The time came when Suri's son decided to return to India and settle down in the same city. Raji by now had served him for 16 years. Suri suffered a second heart attack and doctors insisted he move in with his son. Raji was happy that he was finally going where he belonged. She was free. She had always wanted to set up a dhaba or a PCO. Suri packed his bags, locked the house and went to live in his son’s place where Raji was not welcome since Suri's wife would have nothing of her.

It was when Suri actually left that Raji began to suffer withdrawal pangs. She missed him, his conversation, advice, mild bouts of anger and his intimate sharing of anecdotes. He had always given her credit for saving his life, for giving it longevity and direction by looking after him when everyone had abandoned him. She missed that boost to her self-esteem. The shock came when she realised that she no longer fitted into her community. She had changed beyond recognition. She was more empowered and aware of her rights, wiser and independent.
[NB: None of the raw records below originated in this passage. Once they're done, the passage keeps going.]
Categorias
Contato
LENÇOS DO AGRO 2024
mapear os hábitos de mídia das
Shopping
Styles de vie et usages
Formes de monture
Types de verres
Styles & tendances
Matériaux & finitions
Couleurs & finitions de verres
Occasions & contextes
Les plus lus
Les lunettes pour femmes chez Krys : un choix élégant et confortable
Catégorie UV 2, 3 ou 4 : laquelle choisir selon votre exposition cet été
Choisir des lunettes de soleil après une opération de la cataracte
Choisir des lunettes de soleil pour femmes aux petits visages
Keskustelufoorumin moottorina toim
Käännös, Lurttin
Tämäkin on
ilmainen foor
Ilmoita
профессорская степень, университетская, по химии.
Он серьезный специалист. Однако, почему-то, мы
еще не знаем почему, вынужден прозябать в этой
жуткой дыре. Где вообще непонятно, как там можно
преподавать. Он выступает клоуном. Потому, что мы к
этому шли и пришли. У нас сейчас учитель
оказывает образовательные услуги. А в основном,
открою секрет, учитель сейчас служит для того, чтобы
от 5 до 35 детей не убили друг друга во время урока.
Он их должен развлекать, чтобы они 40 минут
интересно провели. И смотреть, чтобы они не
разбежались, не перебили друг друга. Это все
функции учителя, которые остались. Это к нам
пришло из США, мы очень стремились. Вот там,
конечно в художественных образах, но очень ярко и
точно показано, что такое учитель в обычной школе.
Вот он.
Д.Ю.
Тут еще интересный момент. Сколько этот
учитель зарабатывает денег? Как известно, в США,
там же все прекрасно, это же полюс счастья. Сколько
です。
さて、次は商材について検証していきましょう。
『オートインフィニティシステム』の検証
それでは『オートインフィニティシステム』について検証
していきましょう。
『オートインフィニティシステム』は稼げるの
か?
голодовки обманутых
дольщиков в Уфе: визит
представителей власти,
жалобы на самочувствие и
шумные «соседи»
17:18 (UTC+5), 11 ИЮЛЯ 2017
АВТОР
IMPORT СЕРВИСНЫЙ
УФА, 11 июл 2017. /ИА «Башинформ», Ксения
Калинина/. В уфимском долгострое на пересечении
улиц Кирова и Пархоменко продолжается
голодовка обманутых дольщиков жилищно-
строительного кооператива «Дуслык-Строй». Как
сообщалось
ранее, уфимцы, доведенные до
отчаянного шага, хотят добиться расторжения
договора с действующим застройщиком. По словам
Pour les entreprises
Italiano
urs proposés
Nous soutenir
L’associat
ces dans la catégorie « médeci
She could not adjust.

Suri, meanwhile, settled down in his new environment and was happy. He had made a provision for Raji by creating a life-long pension fund for her. He still had fond memories of her and would talk to her on the phone regularly but for him she was now a part of a very memorable past.

Raji was disjointed for months. Her world was collapsing. She hadn't realised that her emotional dependence on him had penetrated her entire being. But as time rolled by, she found her old strength and resilience returning. She saw that Suri would have wanted her to lead a life of dignity without the crutches of a society which did nothing but give lip service. She had to stand up for herself. She decided to move out of her basti into a more developed area. On her own steam she first opened a tiny tea shop which later expanded into a dhaba.

Today, she employees half a dozen hands and has added a profitable gift outlet and PCO. She knows she could neither have had the vision, managerial skills or the survival instinct but for Suri. It might have been a nameless relationship but it had changed both their lives for the better.